Rádio com imagens. O rádio é a antiga TV ou a TV é a velha rádio?


Os programas de rádio nos acostumaram a imaginar quem era o dono daquela voz e nos ensinaram a viajar nas histórias das novelas e nas peripécias de quem esteva na contrarregra. Eram apenas o som e a nossa imaginação. Cada um criava seu próprio mundo em preto e branco. Cada cidade tinha seu próprio Orson Welles. Foi assim durante anos, e talvez assim seja, em alguns lugares do mundo, durante muito tempo.
Mas os anos passam e o mundo muda. Sabemos nós que é inevitável. Havia os sites que publicavam fotos das festas da noite anterior, e ali as pessoas se viam e encomendavam fotos impressas. Aquilo, que era o Instagram da época, começou a morrer quando surgiram os celulares com câmera e as redes sociais. Agora, cada um criava seu próprio mundo em colorido.

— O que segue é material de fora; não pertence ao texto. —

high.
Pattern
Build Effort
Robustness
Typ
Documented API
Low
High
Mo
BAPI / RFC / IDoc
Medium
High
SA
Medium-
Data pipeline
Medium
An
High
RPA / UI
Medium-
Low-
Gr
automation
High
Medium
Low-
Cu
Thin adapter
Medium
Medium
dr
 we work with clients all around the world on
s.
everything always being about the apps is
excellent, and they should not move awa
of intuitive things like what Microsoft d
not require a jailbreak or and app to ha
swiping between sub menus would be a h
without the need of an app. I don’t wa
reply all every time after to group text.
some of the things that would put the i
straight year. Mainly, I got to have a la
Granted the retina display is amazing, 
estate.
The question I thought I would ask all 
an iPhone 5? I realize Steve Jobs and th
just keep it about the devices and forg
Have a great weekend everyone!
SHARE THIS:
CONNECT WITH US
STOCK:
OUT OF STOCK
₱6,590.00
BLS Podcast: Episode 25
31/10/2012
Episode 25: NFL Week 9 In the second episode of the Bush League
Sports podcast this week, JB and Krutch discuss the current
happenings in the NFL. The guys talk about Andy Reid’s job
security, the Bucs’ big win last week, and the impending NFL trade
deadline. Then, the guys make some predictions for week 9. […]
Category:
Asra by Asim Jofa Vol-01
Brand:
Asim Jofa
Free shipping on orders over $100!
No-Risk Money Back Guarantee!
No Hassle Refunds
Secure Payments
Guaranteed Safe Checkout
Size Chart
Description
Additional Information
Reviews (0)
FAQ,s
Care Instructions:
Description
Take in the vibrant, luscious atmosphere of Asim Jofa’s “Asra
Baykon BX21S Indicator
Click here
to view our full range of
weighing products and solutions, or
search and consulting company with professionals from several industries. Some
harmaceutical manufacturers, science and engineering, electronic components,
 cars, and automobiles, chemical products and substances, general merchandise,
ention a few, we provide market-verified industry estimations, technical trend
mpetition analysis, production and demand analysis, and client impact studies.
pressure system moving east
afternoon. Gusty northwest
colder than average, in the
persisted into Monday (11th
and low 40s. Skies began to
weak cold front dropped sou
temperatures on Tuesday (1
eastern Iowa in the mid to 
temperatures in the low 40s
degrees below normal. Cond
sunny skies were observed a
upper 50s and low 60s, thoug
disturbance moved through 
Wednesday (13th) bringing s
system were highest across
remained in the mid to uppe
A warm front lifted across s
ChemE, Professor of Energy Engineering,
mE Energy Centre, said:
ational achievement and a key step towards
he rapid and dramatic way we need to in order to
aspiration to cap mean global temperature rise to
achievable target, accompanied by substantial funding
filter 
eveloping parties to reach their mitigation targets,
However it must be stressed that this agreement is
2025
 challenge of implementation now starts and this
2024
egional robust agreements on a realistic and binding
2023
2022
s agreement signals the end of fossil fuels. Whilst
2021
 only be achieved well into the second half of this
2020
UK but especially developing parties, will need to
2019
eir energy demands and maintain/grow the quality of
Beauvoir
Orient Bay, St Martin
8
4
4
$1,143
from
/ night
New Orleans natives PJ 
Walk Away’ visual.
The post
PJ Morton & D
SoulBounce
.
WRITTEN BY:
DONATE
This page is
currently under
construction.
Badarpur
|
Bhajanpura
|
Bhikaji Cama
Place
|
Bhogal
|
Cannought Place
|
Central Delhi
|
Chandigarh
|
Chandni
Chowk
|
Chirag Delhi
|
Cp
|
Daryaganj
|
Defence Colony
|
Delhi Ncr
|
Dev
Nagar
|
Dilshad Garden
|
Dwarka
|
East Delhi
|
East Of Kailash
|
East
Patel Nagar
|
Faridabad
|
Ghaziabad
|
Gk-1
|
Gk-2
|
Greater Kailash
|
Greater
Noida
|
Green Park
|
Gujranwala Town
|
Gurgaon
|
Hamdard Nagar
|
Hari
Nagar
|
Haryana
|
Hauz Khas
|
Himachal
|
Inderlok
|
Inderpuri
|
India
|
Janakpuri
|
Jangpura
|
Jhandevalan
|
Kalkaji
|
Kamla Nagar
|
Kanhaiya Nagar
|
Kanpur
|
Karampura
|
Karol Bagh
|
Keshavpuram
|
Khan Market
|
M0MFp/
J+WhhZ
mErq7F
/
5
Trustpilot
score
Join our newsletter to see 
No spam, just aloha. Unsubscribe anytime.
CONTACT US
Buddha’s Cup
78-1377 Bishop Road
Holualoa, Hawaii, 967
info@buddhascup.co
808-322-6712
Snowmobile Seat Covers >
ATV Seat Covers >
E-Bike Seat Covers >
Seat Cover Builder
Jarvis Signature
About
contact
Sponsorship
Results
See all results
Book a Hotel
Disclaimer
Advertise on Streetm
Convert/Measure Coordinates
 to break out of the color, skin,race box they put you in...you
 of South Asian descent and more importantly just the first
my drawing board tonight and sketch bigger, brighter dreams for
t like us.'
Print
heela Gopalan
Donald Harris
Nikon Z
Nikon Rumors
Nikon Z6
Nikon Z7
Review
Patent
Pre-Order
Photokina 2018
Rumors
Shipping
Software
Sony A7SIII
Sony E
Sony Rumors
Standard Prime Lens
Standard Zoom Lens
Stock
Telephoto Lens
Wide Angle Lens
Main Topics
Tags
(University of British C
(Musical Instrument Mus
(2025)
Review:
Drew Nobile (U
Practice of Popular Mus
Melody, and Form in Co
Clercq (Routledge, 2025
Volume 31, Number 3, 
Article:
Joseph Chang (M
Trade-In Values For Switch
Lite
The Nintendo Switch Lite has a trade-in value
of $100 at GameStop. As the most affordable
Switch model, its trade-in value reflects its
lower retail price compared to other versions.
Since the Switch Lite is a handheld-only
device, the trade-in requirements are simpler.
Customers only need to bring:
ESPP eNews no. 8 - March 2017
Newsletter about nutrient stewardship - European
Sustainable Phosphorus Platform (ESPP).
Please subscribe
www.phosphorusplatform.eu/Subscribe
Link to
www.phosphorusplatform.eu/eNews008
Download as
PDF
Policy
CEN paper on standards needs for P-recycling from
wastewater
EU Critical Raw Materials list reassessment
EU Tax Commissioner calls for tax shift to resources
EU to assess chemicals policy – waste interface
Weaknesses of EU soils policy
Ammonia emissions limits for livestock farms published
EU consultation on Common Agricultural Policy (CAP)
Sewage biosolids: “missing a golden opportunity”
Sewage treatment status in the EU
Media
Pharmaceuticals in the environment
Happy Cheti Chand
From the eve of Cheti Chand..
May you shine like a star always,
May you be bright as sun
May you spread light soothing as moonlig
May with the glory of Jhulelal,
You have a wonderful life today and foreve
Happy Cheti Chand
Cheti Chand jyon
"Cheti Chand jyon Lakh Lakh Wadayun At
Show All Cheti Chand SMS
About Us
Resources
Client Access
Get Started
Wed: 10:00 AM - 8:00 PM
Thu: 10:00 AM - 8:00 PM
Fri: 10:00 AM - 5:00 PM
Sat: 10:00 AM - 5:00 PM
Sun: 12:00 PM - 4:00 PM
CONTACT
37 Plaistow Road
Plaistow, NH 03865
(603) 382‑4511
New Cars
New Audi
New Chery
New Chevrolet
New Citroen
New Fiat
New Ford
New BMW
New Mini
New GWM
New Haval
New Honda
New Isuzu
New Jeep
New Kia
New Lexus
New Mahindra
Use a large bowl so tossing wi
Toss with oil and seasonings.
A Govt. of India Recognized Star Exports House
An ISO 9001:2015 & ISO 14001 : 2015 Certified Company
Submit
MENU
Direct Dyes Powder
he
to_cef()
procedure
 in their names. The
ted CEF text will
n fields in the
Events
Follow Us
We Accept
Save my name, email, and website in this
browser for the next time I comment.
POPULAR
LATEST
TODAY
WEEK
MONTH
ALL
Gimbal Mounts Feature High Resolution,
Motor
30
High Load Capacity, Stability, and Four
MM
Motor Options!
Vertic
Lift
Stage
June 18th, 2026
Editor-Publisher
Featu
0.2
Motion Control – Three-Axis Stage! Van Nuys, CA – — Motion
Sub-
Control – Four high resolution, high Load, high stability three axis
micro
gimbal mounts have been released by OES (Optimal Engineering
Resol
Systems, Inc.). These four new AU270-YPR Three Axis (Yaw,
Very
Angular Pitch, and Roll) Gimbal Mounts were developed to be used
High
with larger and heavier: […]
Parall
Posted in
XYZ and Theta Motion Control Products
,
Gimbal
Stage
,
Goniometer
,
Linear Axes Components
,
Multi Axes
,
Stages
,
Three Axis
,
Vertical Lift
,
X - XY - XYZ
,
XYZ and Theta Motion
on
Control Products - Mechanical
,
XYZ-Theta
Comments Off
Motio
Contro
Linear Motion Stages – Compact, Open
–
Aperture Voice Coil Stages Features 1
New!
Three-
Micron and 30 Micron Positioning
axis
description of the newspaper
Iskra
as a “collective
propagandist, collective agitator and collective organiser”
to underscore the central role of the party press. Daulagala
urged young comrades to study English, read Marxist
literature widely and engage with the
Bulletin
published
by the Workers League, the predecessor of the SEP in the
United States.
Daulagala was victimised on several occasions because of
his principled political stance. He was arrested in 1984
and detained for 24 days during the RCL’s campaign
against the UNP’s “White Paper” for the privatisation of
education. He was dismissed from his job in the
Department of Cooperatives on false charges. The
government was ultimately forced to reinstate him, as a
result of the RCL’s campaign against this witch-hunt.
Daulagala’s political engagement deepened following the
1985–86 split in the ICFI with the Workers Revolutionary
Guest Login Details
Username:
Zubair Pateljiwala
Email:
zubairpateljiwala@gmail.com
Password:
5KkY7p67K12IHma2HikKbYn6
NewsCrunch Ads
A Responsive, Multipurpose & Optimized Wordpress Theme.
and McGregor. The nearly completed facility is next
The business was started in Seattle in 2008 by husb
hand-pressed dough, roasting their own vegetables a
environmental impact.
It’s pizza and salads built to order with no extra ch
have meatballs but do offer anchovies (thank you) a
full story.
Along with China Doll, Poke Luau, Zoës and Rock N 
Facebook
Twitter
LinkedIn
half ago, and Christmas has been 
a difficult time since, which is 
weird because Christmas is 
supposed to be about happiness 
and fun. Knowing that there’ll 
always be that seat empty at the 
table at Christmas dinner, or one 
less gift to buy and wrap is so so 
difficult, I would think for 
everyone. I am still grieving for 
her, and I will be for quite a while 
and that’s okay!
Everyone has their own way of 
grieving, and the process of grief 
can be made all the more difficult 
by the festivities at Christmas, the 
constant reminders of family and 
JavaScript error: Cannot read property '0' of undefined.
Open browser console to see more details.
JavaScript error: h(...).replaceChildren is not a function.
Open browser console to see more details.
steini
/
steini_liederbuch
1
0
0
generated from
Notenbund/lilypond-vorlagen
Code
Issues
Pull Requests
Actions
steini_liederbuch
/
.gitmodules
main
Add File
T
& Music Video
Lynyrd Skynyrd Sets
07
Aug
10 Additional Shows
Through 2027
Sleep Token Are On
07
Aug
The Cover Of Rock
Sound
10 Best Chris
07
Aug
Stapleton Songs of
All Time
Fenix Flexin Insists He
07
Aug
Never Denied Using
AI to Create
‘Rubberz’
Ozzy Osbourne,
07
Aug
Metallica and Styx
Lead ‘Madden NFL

Mas as redes sociais evoluíram. Surgiram os vídeos, os stories e as lives. Se antes estávamos todos conectados, agora estamos todos ao vivo. Vídeos e mais vídeos inundam os perfis dos mais desconhecidos até os ultrafamosos. Um verdadeiro “Show de Truman” vem sendo criado. Nossa vida, nossa privacidade, nossa imagem…Tudo ao vivo!
E assim, o rádio precisou evoluir. As FM´s começaram a engolir as AM´s, os equipamentos se modernizaram, as emissoras foram criando novos programas, novos conceitos. O formato mais “duro” deu lugar ao “informal”. Passamos a poder errar ao vivo.
As imagens ao vivo chegaram ao rádio. As transmissões começaram modestas com apenas uma câmera, lá no alto, no canto do estúdio. Geralmente uma reprodução de algum sistema de segurança com o áudio ambiente adicionado. Era simples, sem definição, mas os sites exibiam uma imagem que dizia “Clique para ver o nosso estúdio”. O rádio ganhava imagem.
Algumas emissoras reformaram seus estúdios e incluíram câmeras modernas e com alta definição. O áudio passou a vir direto da mesa de som, com qualidade e sincronia. Câmeras sem operadores, fixas, focando cada personagem daquele programa. Apresentador, entrevistado, comentaristas etc. O rádio ganha rostos.
As transmissões de jogos de futebol passam, então, a ser transmitidas pelo Youtube, com a câmera voltada para o narrador e comentarista. O ouvinte acompanha seu jogo ao mesmo tempo que, em tempo real, vê as reações dos radialistas. O rádio ganha mais envolvimento.
Agora, os programas de rádio têm câmeras e são transmitidos ao vivo pelas mais diversas plataformas. Os comentários são lidos em tempo real. Há hashtags, curtidas, sorrisos e abraços. O rádio ganha mais interação.
Os apresentadores agora são vistos e ouvidos, precisam dirigir-se aos telespectadores, aos ouvintes e aos seguidores. Suas imagens vão para todas as telas. Seus ouvintes estão mais perto. O rádio ganha mais reciprocidade.
Agora, não há mais a imaginação que constrói o rosto da voz e sim a imaginação que constrói um conteúdo. E não há mais desculpas para o cabelo despenteado. Todos passam a ser conhecidos, o rádio ganha audiência e protagonismo. E se você não quiser conhecer o locutor, não faz mal, basta minimizar a janela, a gente não liga, afinal, Lombardi foi a voz mais famosa do Brasil, era da TV, mas quase ninguém conheceu seu rosto.